WORK REQUIRED: Return only the lines of the listing below that run from the line with "finden Sie die Liste der Firmen." through the line with "von Adlikon b. Regensdorf (ZH)", both ends included, exactly as written.

RECORDS PROVIDED:
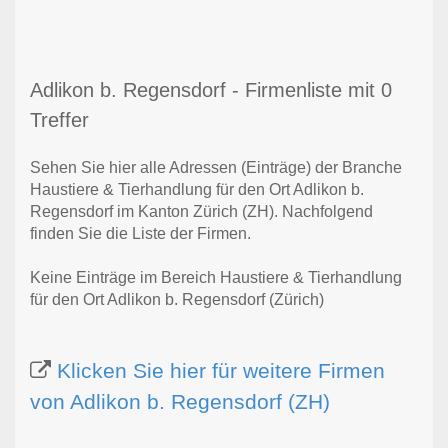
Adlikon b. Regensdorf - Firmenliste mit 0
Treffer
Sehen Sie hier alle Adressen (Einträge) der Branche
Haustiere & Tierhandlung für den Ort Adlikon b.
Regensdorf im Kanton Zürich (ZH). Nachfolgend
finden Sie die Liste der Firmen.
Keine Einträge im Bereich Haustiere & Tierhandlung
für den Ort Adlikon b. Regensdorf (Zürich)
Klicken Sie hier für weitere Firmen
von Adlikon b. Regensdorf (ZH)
...
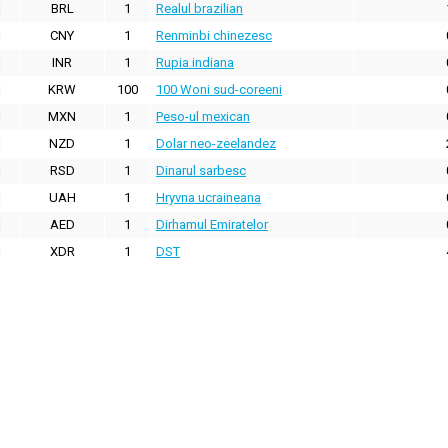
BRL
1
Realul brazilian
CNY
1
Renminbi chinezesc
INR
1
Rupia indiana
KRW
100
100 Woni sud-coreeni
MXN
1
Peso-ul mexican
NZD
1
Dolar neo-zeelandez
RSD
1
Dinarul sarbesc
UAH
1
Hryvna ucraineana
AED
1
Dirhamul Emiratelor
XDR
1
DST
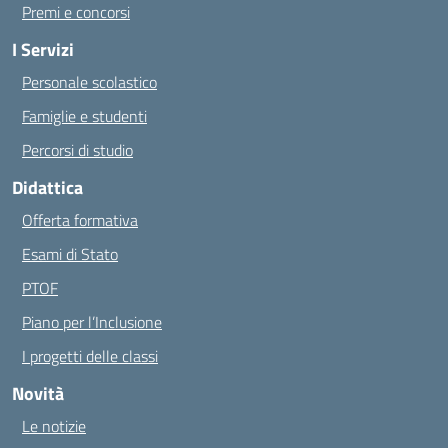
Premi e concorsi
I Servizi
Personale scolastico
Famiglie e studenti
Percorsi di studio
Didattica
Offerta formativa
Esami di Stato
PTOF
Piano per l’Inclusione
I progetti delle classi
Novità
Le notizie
--
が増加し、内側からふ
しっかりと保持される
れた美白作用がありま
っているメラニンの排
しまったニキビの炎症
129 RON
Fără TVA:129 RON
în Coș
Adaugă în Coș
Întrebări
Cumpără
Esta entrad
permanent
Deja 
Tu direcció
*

ANSWER BOX:
finden Sie die Liste der Firmen.
Keine Einträge im Bereich Haustiere & Tierhandlung
für den Ort Adlikon b. Regensdorf (Zürich)
Klicken Sie hier für weitere Firmen
von Adlikon b. Regensdorf (ZH)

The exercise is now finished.